Tuesday 18 December 2012

232: Fit For Murder



When he was abducted he was weak, pale, scrawny, with more gristle than muscle.  They had lifted him from the street, sat right there with his hand out on the pavement, ignored by most with just a few coins to show for it.  They crumpled five pounds into his hand and led him away.

It was the first proper bed he slept in since he left home.  The stinky cots in the Sally Army hall didn’t count as a proper bed, even if they were a hundred times better than a damp cardboard box in a lane.  Proper beds had a mattress and pillows and sheets and one of those duvets.  There was one on his bed the day he left, speckled with his own blood.  By then there usually weren’t any blood speckles, but that last time had been particularly vicious.

He mostly ate scraps he found in bins, sometimes soup and a sandwich if the van came round.  His stomach took days to accept ordinary food without making him vomit or sending brown streaks down his legs.  But they provided hot baths, clean clothes and small portions until his body acclimatized again.  Everything tasted like the first time.

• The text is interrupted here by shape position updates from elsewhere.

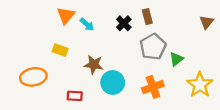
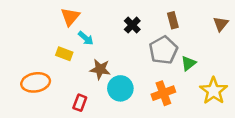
brown rectangle: (147, 17) -> (173, 20), moved
cyan arrow: (87, 24) -> (86, 38), moved
red rectangle: (75, 96) -> (80, 103), turned -72

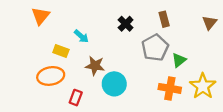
orange triangle: (70, 17) -> (40, 16), moved
orange ellipse: (36, 82) -> (51, 76), moved
orange cross: (163, 93) -> (170, 88), moved, turned 30

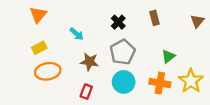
gray pentagon: (155, 48) -> (123, 52), moved
yellow rectangle: (61, 51) -> (39, 48), moved, turned -48
cyan circle: (114, 84) -> (124, 82), moved
red rectangle: (76, 98) -> (86, 92), moved

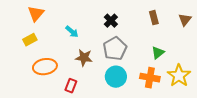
brown rectangle: (155, 18) -> (154, 18), moved
yellow rectangle: (39, 48) -> (30, 40), moved
red rectangle: (86, 92) -> (71, 86), moved

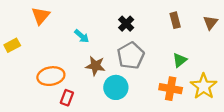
yellow rectangle: (30, 40) -> (12, 45), moved
cyan circle: (116, 77) -> (116, 87), moved
red rectangle: (71, 86) -> (67, 98), moved

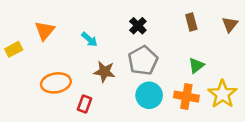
orange triangle: (41, 16) -> (45, 31), moved
cyan circle: (116, 87) -> (149, 95), moved
red rectangle: (67, 98) -> (84, 104), moved

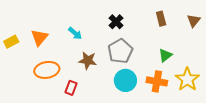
orange triangle: (45, 31) -> (39, 37), moved

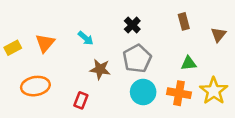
brown triangle: (194, 21) -> (218, 35), moved
green triangle: (165, 55) -> (189, 63), turned 32
orange ellipse: (47, 70) -> (35, 86), moved

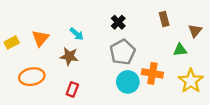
green triangle: (189, 63) -> (180, 50), moved
brown star: (100, 69) -> (69, 56), moved
orange cross: (179, 93) -> (152, 73), moved

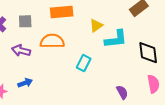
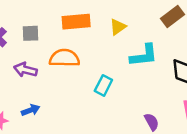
yellow triangle: (96, 26) -> (118, 27), moved

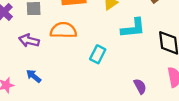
blue arrow: (31, 110) -> (34, 76), turned -119

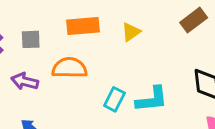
cyan L-shape: (133, 28) -> (152, 99), moved

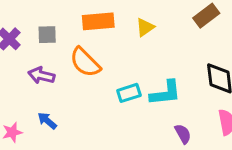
orange semicircle: (70, 68) -> (85, 62), turned -136
cyan rectangle: (114, 99) -> (129, 93), turned 45

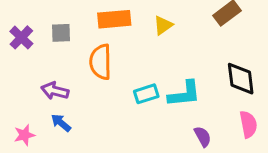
orange semicircle: (85, 62) -> (101, 62), turned 44
purple arrow: (41, 75) -> (55, 91), moved

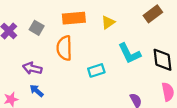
gray square: (61, 33) -> (37, 28), turned 32
cyan L-shape: (184, 94) -> (129, 53), moved, turned 70

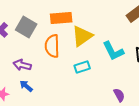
yellow triangle: (108, 22) -> (82, 36), moved, size x1.6
gray square: (37, 28) -> (26, 27), size x1.5

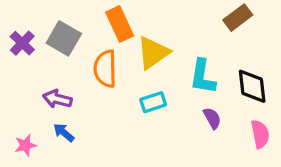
orange rectangle: (61, 18) -> (120, 24), turned 70
cyan L-shape: (113, 51) -> (203, 77), turned 35
purple semicircle: (119, 95) -> (212, 118), moved

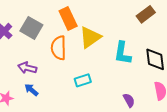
cyan rectangle: (153, 102) -> (83, 80), moved
purple semicircle: (212, 118) -> (129, 100), moved

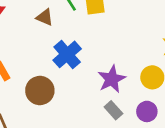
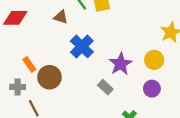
brown circle: (40, 91) -> (49, 77), moved
gray rectangle: (113, 110) -> (105, 87), moved

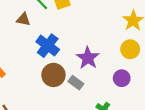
yellow circle: (154, 60) -> (130, 49), moved
brown circle: (49, 77) -> (53, 75), moved

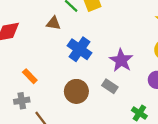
brown circle: (53, 75) -> (76, 91), moved

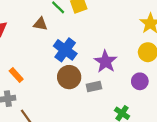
gray rectangle: (110, 86) -> (94, 86), turned -48
brown circle: (76, 91) -> (69, 77), moved

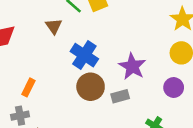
brown triangle: (40, 24) -> (54, 26), turned 48
orange rectangle: (16, 75) -> (28, 87), turned 72

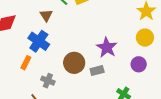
blue cross: (84, 55) -> (39, 41), moved
gray cross: (20, 116) -> (48, 81), moved, turned 32

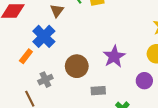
gray rectangle: (97, 71) -> (98, 91), moved
gray cross: (48, 81) -> (45, 80), turned 32

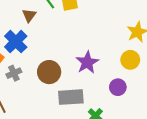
gray cross: (45, 80) -> (14, 73), moved
gray rectangle: (98, 91) -> (71, 97), size x1.6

In a few weeks he began to enjoy sitting outside with the sun on his face.  He never wanted to sit once it got darker and was shy of the rain and wind in his hair.  He watched water hit the windows like it was aversion therapy.  Rain isn’t wet from indoors.

He never talked about it and they never asked, but they knew.  They knew because they had been him and in time, he would become them.  They helped him learn acceptance of what had been and what must come to follow.

When he was strong, both in mind and body, when he was fully equipped and when he no longer looked like he did then, they took him back home.  They waited while he did it then they took him back.

And they provided a hot bath and clean clothes so he could wash off the speckles of blood where he had been particularly vicious.